Steve Blount (USA TODAY) gives an alternative list of “best beaches” with white sand and turquoise waters. He says, that “Sometimes it’s just one thing that seals the memory, a personality trait that transforms a strand from a nice place to put a blanket to unforgettable. He offers “some beaches you probably won’t see on those other lists.”

Woodlands Beach, Montserrat (shown above): Not all beautiful beaches are white. Some of the most stunning strands in the world are black; they confound expectations and offer a lesson in natural history. Beach color is chemistry: Snowy white beaches are calcium carbonate (usually from coral skeletons) while black beaches are forged in the bowels of volcanoes. The volcanoes belch up basalt rich in iron, aluminum and silicon. Look closely and you may see crystals of green and red mixed in with the black. Tiny Montserrat was rocked by eruptions from the Soufrière Hills Volcano in 1995 and 1997 that eventually caused much of the southern half of the island to be permanently abandoned. However, it does have some of the region’s prettiest black-sand beaches, including Woodlands Beach. A line of cliffs rim the sweeping arc of black sand and there are picnic tables on the heights above.

Big Sand Cay, Turks & Caicos: Remote, uninhabited and remarkable, Big Sand Cay is visited only by the occasional passing yacht and a day boat from nearby Salt Cay, which is only slightly less uninhabited. The islet is scruffy and dry, but in the spring its small bay is carpeted with mating nurse sharks parked pectorals to pelvic fins in a kind of thrashing drive-in for love-addled elasmobranchs. In addition to this display of primal procreation, 50-foot humpback whales cruise past on the way to their mating grounds — their odd, plaintive songs echoing through the water. Just offshore is Endymion Rock, final resting place of an unlucky British Navy frigate of the same name that hit the coral pinnacle and sank in 1790.

Bloody Bay, Little Cayman: Though much of the island’s coast is studded with eroded limestone — “ironshore” — the smallest member of the Cayman trio does have beaches. Sandy Point on the east end and Pirate’s Point on the west are popular for walking and sunbathing, but it’s the small, yellowish beach on the northside that stands out among the Caribbean’s coastal cornucopia. Within swimming distance of shore is one of the most prolific vertical coral walls in the region. From a depth of less than 20 feet, the wall drops nearly straight down, reaching more than 6,000 feet. [. . .]

Playa Larga, Cuba: If you’re of a certain age, you know Playa Larga by it’s other name, Bahía de Cochinos — the Bay of Pigs.

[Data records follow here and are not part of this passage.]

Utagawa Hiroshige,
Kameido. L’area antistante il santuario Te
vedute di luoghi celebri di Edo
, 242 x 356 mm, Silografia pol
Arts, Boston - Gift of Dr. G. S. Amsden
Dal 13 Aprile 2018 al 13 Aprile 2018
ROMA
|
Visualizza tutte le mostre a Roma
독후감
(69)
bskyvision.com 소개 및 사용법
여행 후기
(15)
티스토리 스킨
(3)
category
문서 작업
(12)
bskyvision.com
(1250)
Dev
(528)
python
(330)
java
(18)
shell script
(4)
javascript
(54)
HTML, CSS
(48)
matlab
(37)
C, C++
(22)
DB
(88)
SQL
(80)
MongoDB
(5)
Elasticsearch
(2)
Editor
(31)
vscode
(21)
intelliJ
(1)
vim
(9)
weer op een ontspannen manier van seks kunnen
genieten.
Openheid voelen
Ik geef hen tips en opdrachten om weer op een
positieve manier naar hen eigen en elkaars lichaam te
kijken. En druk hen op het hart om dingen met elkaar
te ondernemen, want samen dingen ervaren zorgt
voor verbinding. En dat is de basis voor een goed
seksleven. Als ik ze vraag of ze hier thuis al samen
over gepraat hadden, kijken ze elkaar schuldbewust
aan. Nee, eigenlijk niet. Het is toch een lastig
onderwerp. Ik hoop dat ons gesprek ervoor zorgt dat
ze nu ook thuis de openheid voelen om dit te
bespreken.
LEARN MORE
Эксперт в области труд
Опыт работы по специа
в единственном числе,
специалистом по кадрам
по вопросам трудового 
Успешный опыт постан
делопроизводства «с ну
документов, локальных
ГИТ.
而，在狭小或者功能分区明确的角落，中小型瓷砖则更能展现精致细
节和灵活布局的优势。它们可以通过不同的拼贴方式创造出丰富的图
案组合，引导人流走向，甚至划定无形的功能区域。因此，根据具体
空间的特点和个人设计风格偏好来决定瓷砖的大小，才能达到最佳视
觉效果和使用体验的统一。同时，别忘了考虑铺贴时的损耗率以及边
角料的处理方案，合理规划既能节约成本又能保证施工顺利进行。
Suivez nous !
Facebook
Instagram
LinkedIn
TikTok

This wide, sandy beach about two hours southeast of Havana is where American efforts to overthrow Fidel Castro ran aground and foundered. [. . .] The little town of Girón hosts a museum dedicated to the invasion, complete with photographs, tanks and aircraft. The historic events that unfolded here make Playa Larga unique among Caribbean beaches as the site of the only failed U.S. invasion in the region. [. . .]

Playa Navio, Vieques, Puerto Rico: Playa Navio is a small, flat sand beach, unremarkable save that, just around the small spit of land that defines its eastern edge lies the brightest bioluminescent bay in the world. Launching a transparent plastic canoe from the beach at night, you quickly move into water that literally glows as plankton stirred by the wind, current and your paddle lights up the water.

The other beaches he mentions are: Cupecoy Beach, St. Martin; Palm Beach, Aruba; Blow Holes, Grand Cayman; Cat Island, Bahamas; and Maho Beach, St. Maarten.